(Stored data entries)
_ _ _ _ _
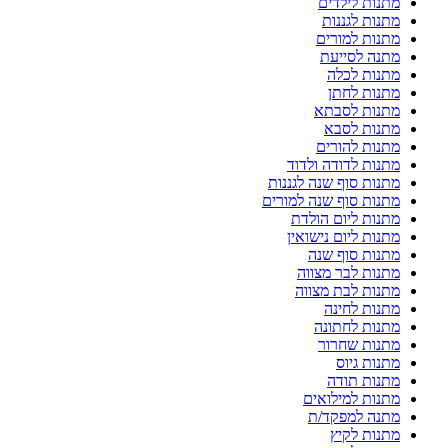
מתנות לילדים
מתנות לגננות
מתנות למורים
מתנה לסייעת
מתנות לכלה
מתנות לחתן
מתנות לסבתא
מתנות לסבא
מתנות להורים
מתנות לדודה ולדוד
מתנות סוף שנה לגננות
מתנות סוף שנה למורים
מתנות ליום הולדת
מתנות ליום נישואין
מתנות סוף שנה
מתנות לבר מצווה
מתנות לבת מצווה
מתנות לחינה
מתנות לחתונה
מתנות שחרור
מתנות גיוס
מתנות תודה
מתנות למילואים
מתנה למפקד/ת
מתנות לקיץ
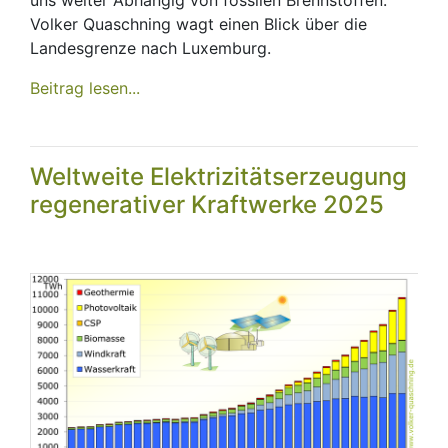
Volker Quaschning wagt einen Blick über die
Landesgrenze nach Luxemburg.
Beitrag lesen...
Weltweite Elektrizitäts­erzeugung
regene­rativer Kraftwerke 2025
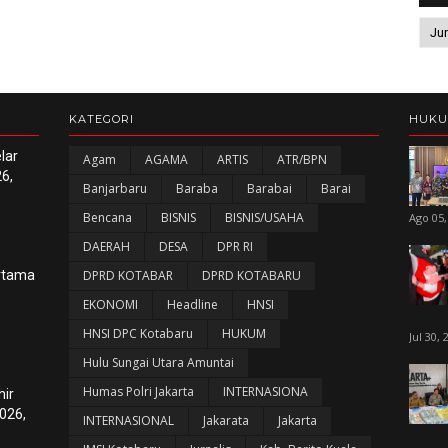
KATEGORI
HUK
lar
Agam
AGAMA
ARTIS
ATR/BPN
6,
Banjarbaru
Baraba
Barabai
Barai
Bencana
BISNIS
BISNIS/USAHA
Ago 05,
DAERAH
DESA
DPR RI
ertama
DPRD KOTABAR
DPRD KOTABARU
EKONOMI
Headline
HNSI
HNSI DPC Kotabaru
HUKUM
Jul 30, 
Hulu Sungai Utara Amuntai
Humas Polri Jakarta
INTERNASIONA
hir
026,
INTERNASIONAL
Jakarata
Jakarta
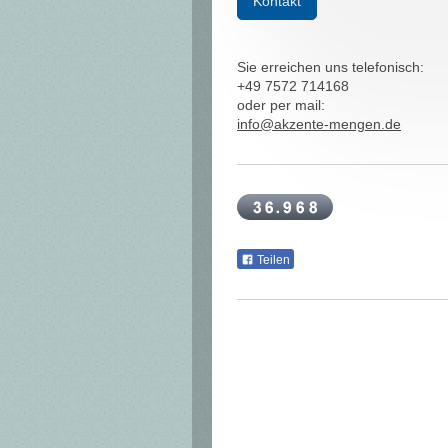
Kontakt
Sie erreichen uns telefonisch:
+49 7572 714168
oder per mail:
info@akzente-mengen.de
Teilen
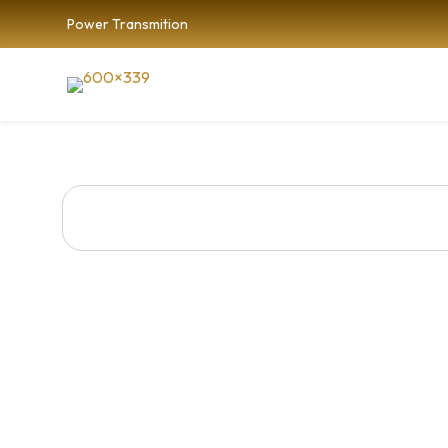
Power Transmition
_ _ _ _ _
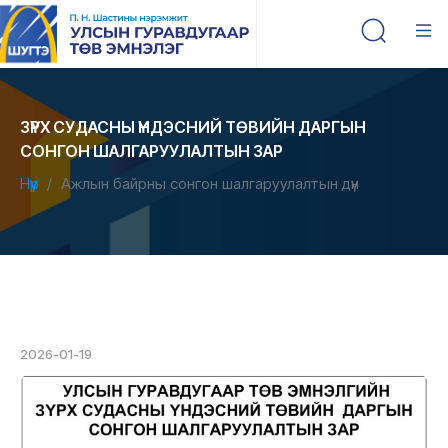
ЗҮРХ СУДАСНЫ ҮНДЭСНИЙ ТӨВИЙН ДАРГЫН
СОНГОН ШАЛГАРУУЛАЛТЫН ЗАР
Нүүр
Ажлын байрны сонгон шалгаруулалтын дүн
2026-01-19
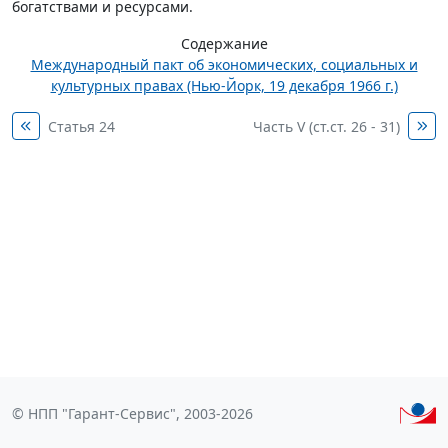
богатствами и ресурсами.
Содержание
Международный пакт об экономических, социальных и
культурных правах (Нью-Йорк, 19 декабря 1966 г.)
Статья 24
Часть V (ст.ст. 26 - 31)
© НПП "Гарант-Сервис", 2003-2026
_ _ _ _ _
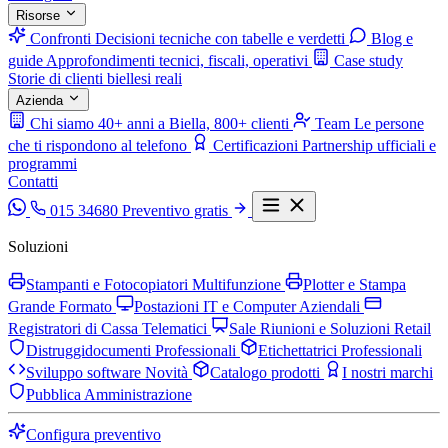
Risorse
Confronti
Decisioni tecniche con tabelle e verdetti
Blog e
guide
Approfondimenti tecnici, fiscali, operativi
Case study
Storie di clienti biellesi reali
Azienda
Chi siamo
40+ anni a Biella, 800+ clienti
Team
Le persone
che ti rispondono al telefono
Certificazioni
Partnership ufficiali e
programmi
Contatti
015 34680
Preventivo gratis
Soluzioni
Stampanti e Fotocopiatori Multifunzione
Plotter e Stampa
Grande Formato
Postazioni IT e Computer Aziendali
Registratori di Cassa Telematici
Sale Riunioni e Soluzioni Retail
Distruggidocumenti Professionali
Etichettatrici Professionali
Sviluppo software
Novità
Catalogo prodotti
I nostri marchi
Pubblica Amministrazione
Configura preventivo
_ _ _ _ _
=== Problem description ===
All lines in the data above from the one with "Decisioni tecniche con tabelle e verdetti" through the one with "Configura preventivo" must be repeated exactly, and no others.

=== Solution to this exercise ===
Decisioni tecniche con tabelle e verdetti
Blog e
guide
Approfondimenti tecnici, fiscali, operativi
Case study
Storie di clienti biellesi reali
Azienda
Chi siamo
40+ anni a Biella, 800+ clienti
Team
Le persone
che ti rispondono al telefono
Certificazioni
Partnership ufficiali e
programmi
Contatti
015 34680
Preventivo gratis
Soluzioni
Stampanti e Fotocopiatori Multifunzione
Plotter e Stampa
Grande Formato
Postazioni IT e Computer Aziendali
Registratori di Cassa Telematici
Sale Riunioni e Soluzioni Retail
Distruggidocumenti Professionali
Etichettatrici Professionali
Sviluppo software
Novità
Catalogo prodotti
I nostri marchi
Pubblica Amministrazione
Configura preventivo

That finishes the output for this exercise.